Jouw buurt - jouw straat

Wat

De deelnemers spreken over hun buurt, tekenen hun straat of buurt en vertellen erover.

Duur

2 uur

Voor wie

Ook geschikt voor groepen met gemengd niveau - analfabete deelnemers

Materiaal

  • Zet het filmpje Mijn straat klaar en voorzie boxen en een beamer.
  • A3 papier of behangrol om op te tekenen, 1 exemplaar per groepje
  • stiften voor alle deelnemers
  • eventueel een kaart van de buurt

Activiteit

Intro

De begeleider vraagt waar de deelnemers wonen.

  • Waar woon jij?
  • In welke straat is dat?
  • Woon je in een huis of appartement?
  • Heb je een tuintje/koertje/balkon?
  • Wie woont er naast jou?
  • Zijn het vriendelijke buren?

Laat alle deelnemers aan het woord.

Bekijk de film

Kijk samen naar het filmpje Mijn straat. Zet de ondertiteling op. 

Controleer of de deelnemers alles begrijpen door open vragen te stellen zoals:

  • Wat zie je in het filmpje?
  • Waar woont de vrouw?
  • Wat doet de vrouw?
  • Waarom doet ze dat? 
  • Wat wil de Afrikaanse vrouw? Waarom is ze blij?

Bekijk eventueel nog een tweede keer.

Extra: Maak de oefeningen. Doe dit eventueel in groepjes per moeilijkheidsgraad: 1 ster is gemakkelijk, 2 sterren is moeilijk.

Teken je buurt

Zet deelnemers van dezelfde buurt samen. Anderen werken individueel.
Geef de opdracht: teken je eigen straat.

Ga rond en stel vragen. Laat de deelnemers zoveel mogelijk vertellen. Bijvoorbeeld Waarom teken je dit zo? Wie is dit?

Groepsgesprek

  • Wat vind je leuk in jouw buurt?
  • Zijn er veel kinderen/ouderen/ Belgen/… in de buurt?
  • Wat zeg je tegen de buren?
  • Ga je soms melk of suiker lenen?
  • Wat zijn soms de problemen in de straat/buurt? Wat kan je hieraan doen?
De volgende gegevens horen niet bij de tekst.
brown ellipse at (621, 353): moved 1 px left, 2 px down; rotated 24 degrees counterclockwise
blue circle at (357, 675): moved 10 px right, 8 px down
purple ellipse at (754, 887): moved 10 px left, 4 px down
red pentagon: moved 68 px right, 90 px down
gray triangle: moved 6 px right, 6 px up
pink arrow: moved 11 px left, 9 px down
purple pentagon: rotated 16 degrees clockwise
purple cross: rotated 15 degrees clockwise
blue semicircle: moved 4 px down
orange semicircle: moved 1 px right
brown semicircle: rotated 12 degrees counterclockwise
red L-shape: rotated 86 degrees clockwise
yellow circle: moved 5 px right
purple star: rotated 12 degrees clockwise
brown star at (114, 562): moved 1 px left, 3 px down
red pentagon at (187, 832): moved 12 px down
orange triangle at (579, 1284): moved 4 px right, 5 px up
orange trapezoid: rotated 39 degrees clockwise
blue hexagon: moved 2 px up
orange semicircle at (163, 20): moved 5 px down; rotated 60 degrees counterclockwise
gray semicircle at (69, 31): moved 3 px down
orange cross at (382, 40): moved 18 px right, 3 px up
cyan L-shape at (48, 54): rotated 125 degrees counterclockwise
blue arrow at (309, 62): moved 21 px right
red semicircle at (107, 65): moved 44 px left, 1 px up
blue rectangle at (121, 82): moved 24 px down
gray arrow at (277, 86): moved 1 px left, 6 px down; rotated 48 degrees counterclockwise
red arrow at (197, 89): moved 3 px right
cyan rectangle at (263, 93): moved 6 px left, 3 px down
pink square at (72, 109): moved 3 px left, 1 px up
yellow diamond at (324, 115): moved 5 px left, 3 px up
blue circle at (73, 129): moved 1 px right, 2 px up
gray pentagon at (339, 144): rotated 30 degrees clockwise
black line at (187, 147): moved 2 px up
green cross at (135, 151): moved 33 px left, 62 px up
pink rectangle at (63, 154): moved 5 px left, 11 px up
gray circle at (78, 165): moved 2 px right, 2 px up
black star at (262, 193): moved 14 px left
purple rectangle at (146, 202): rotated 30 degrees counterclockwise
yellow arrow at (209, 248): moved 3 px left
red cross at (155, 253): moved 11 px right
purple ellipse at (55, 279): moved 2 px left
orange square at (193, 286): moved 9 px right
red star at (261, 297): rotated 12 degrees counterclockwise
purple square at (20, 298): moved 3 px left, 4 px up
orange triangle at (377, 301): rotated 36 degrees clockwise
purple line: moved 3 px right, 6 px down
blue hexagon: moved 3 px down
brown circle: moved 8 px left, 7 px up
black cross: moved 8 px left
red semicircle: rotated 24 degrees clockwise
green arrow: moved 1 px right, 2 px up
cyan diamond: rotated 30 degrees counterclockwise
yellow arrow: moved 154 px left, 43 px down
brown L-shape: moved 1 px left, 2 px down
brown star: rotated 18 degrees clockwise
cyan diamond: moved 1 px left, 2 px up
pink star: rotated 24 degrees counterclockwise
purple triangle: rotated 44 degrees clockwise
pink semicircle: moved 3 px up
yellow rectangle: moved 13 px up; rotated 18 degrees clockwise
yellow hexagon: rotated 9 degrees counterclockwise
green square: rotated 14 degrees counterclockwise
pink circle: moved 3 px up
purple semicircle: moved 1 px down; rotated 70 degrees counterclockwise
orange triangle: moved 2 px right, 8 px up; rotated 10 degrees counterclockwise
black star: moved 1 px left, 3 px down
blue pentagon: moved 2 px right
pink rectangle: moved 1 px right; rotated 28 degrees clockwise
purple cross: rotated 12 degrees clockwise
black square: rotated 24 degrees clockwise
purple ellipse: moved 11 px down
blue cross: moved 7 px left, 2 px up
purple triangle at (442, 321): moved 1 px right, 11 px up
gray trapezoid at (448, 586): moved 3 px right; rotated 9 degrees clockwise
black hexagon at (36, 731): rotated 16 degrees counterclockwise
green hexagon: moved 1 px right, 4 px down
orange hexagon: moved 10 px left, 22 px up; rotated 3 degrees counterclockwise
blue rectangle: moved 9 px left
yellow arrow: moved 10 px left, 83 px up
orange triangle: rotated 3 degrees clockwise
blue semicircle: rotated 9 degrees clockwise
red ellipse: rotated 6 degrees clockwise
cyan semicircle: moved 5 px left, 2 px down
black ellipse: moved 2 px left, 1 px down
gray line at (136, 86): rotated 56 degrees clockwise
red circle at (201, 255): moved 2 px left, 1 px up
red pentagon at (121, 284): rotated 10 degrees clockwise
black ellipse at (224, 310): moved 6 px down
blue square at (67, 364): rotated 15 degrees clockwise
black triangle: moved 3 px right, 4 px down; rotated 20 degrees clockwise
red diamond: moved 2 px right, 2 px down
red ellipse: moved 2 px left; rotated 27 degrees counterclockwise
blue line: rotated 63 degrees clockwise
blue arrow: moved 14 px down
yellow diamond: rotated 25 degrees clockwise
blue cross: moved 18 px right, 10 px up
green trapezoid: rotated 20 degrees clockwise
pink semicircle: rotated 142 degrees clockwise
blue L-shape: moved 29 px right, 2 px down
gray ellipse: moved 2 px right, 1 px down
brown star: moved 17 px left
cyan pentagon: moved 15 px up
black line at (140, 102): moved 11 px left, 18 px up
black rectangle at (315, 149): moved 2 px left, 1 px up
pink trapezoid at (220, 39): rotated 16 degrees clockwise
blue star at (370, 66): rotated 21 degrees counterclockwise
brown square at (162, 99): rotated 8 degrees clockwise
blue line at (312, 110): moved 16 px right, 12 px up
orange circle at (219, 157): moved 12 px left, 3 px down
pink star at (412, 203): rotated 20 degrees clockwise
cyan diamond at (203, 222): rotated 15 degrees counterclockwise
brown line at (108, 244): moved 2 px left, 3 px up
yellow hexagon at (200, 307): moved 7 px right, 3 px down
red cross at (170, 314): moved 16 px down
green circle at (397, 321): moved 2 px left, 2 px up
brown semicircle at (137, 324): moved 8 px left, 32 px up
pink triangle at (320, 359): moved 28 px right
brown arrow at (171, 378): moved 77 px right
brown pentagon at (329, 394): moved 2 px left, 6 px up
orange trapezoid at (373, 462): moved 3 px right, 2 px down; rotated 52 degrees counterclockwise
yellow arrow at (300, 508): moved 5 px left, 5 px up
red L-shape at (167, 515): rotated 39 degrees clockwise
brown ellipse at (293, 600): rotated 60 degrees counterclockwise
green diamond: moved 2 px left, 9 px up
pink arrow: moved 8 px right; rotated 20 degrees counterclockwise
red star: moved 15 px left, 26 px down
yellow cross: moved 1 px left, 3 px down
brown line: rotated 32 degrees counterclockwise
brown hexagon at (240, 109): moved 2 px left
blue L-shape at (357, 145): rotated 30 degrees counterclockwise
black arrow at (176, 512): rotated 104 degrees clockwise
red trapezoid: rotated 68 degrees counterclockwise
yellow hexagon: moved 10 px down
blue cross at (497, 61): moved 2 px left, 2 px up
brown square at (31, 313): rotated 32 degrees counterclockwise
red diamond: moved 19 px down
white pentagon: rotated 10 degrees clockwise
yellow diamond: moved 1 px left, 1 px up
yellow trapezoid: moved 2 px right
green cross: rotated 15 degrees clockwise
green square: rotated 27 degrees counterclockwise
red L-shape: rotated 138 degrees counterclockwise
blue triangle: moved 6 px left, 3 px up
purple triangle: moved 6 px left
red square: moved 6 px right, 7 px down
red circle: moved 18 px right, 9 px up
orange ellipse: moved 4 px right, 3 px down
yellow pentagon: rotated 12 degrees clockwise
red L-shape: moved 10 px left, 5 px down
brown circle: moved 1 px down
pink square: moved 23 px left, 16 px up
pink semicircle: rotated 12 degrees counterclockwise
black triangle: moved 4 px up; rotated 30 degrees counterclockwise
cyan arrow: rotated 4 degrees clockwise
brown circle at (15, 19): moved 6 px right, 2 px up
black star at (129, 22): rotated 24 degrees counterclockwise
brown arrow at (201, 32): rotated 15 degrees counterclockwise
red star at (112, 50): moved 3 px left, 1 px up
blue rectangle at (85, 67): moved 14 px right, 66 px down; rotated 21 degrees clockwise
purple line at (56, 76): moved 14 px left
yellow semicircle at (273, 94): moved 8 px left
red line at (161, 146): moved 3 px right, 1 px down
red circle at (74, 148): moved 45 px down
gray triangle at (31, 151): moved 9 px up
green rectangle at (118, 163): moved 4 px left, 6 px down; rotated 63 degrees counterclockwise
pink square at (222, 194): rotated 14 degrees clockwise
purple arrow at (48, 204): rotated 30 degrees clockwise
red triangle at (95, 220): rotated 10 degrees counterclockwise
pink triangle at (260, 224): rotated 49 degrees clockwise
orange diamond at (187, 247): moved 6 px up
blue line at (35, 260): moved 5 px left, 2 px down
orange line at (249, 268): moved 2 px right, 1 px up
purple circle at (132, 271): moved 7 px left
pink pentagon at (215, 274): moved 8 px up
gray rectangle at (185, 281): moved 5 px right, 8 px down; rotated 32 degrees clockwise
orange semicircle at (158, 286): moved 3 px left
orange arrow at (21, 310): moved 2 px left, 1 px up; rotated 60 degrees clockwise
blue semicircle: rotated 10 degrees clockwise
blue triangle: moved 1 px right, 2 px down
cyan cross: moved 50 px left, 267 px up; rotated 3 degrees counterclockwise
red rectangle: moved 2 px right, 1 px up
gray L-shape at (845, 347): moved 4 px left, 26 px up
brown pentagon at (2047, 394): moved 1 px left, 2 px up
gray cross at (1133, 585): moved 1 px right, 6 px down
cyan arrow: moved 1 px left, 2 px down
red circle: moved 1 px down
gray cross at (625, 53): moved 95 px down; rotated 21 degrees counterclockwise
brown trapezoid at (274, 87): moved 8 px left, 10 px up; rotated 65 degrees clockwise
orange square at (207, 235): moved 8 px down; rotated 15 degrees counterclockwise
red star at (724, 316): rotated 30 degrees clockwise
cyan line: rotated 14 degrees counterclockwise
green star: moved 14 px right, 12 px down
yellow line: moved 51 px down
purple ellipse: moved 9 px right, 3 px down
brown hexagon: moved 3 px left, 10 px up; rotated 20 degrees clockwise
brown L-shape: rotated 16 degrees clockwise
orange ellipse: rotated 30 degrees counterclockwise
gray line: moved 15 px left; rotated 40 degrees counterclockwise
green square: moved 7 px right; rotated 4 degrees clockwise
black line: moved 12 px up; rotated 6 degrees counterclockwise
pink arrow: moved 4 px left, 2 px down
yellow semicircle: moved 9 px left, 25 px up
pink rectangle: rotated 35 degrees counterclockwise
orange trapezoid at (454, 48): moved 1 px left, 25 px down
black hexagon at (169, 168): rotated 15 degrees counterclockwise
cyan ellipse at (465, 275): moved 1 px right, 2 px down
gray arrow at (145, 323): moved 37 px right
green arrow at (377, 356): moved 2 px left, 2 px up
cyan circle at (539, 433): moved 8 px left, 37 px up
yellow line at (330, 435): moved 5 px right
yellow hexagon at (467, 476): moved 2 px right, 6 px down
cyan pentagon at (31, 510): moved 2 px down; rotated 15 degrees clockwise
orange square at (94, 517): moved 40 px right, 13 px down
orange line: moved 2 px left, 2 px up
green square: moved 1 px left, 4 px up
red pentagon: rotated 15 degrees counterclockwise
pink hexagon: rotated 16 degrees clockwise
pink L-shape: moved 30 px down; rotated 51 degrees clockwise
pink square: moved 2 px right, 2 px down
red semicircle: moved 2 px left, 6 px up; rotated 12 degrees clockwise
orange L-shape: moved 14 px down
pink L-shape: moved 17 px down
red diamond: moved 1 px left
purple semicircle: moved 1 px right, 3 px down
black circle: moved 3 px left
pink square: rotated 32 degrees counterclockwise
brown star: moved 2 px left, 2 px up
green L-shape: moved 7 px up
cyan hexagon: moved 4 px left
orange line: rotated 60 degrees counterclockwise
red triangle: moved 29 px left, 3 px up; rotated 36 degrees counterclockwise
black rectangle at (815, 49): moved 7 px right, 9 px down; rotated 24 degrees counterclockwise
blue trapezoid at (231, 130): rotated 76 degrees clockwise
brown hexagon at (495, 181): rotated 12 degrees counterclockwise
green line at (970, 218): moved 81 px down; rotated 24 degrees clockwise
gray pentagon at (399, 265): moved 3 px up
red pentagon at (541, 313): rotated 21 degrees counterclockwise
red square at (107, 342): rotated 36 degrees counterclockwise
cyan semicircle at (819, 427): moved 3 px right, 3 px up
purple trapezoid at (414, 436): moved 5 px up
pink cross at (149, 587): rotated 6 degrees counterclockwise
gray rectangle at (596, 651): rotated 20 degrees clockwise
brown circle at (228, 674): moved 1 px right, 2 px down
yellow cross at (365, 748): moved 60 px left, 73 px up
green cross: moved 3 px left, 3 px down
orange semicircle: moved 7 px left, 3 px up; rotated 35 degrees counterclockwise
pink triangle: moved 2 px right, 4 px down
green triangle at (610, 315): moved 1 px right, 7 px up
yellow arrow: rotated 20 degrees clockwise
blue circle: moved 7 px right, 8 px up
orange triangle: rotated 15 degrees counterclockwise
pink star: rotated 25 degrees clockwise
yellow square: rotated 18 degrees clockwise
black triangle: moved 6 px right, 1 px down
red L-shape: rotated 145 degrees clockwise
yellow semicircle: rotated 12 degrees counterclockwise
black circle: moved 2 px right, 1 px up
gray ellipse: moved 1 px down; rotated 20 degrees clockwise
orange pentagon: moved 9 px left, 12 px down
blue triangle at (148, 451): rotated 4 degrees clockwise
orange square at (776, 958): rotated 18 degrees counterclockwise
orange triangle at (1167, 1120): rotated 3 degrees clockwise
Zorg ervoor dat iedereen aan het woord is. Stel bijvragen. Ga verder op het onderwerp dat uit de groep komt. Als iemand een tijdje aan het woord is, betrek dan ook de anderen door te vragen: 'IS dat voor jullie ook zo?' Hou je niet te hard vast aan je eigen vragenlijst.